Find the word "Pegas" in the listing below, then return every line it appears in.

▶ [Material to process]
►

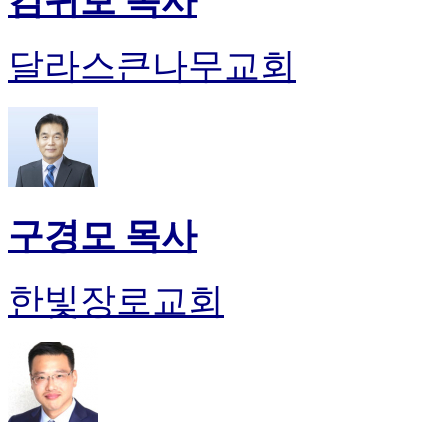
김귀보 목사
달라스큰나무교회
구경모 목사
한빛장로교회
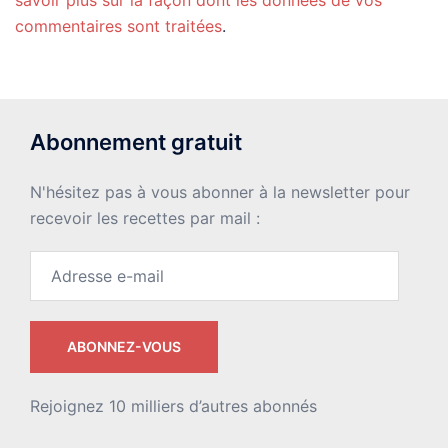
commentaires sont traitées
.
Abonnement gratuit
N'hésitez pas à vous abonner à la newsletter pour
recevoir les recettes par mail :
Adresse
e-
mail
ABONNEZ-VOUS
Rejoignez 10 milliers d’autres abonnés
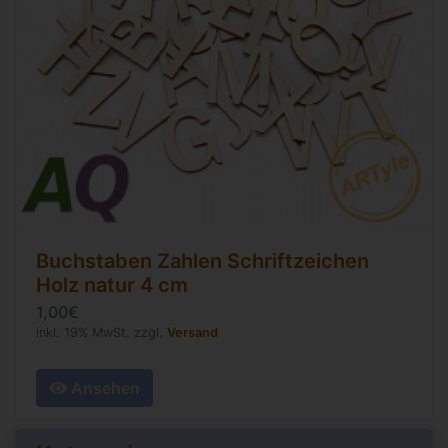
Buchstaben Zahlen Schriftzeichen
Holz natur
4 cm
1,00€
inkl. 19% MwSt. zzgl.
Versand
Ansehen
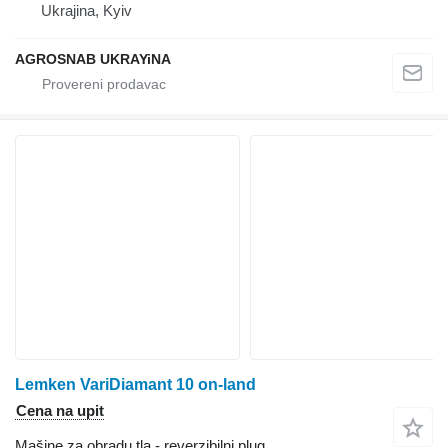
Ukrajina, Kyiv
AGROSNAB UKRAYiNA
Lemken VariDiamant 10 on-land
Cena na upit
Mašine za obradu tla - reverzibilni plug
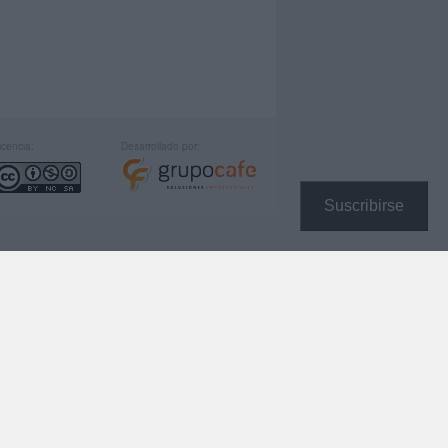
icencia:
Desarrollado por:
Suscribirse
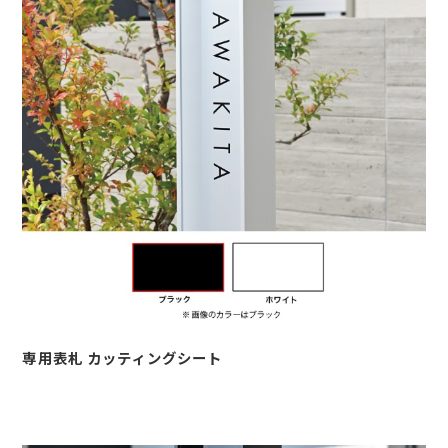
専用表札 カッティングシート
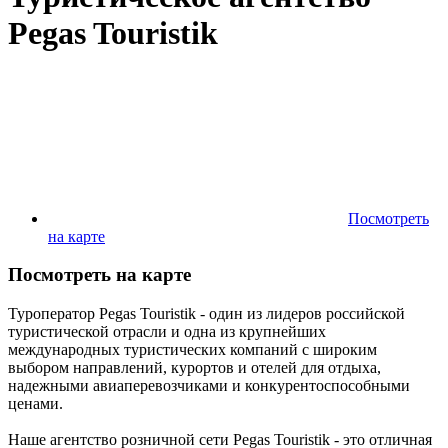
Pegas Touristik
Посмотреть
на карте
Посмотреть на карте
Туроператор Pegas Touristik - один из лидеров российской
туристической отрасли и одна из крупнейших
международных туристических компаний с широким
выбором направлений, курортов и отелей для отдыха,
надежными авиаперевозчиками и конкурентоспособными
ценами.
Наше агентство розничной сети Pegas Touristik - это отличная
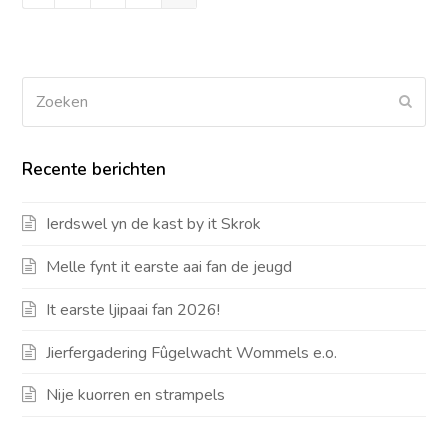
Zoeken
Verz
Recente berichten
Ierdswel yn de kast by it Skrok
Melle fynt it earste aai fan de jeugd
It earste ljipaai fan 2026!
Jierfergadering Fûgelwacht Wommels e.o.
Nije kuorren en strampels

◄

▶ [Response to this exercise]
Pegas Touristik
Туроператор Pegas Touristik - один из лидеров российской
Наше агентство розничной сети Pegas Touristik - это отличная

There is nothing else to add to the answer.